It seems it is no longer enough for a garment simply to be itself. A jacket is not just a jacket; it must be recast as a skirt, a scarf as a dress and trousers recut into a skirt. At Issey Miyake, multiple, multicoloured scarves were looped and woven around the body to create tops, while Vivienne Westwood's Gold Label take on amateur-dramatics costumes saw rugs wrapped into makeshift dresses and coats. But the collection that really took the look to its limit was that of Viktor & Rolf, whose biannual spectacular is always a theatrical highlight of the season.
This time, to a backdrop of Metropolis-style industrial motifs, the veteran model Kristen McMenamy walked halfway down the catwalk on to a kind of Lazy Susan revolving platform, wearing an enormous number of outfits, topped with a huge fur almost as wide as she is tall. The designers Viktor Horsting and Rolf Snoeren then began to undress her (she remaining as still as a mannequin), taking each oversized piece and, by means of a complex series of zips and drawstrings, reconfiguring it into a thoroughly wearable coat or dress which they then placed on another model to exhibit for the photographers. Once poor old Kristen was finally relieved of what must have been an almost unbearable weight of cloth, they began to take pieces from the parade of models, reconfigure them again and pile them back on top of her until the final giant ruffled gown became her cloak.
The designers shook hands in front of her and, legs shaking under the weight of it all, she walked back to the start of the catwalk. It was a miracle of clothing engineering, certainly, and a dramatic sight, but the dark-coloured garments - almost all black, grey or shot with silvery thread - were too dour to be truly striking. There were plenty of wearable silken jackets with sporty drawstrings, but it was a quiet collection in comparison with their recent work.
Another master of the spectacle is Jean Paul Gaultier, and his show, an unashamed mêlée of influences from Asia and central Europe, involved the usual bunfight to get in and ecstatic cheering at the end. In the moment between the lights going down and the music beginning, the baying of anti-fur protesters outside, in their seasonal display of JPG disapproval, could be heard in a ghostly howl. He could not have engineered an atmosphere better suited to the Mongolian-style hats in vibrant embroidery, Chinese shawls, long boots and lots of noisily rattling silver jewellery.
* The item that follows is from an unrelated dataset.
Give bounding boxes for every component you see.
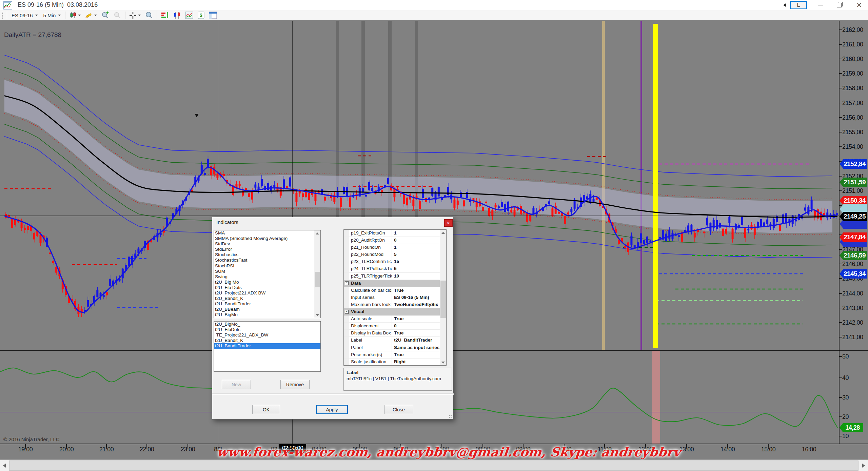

Sasha Pivovarova kicked things off, dressed in red as a Gaultier-styled Marianne, walking to a mix of the Marseillaise, but it was the glorious ethnic embroidery and vivid colours that made this collection stand out from the dark, limpidly romantic looks seen thus far. Gaultier's natural exuberance is not easily smothered. It was, ironically, one of the least furry shows thus far, though even he succumbed to the mysterious hairy-sleeved trend that has plagued the season. Still, the sight of the influential Paris Vogue editor Carine Roitfeld at the show, normally guaranteed to be swathed in oversized pelts, dressed instead in a quiet, beautifully tailored, fluff-free khaki coat may have already consigned the fad to fashion history.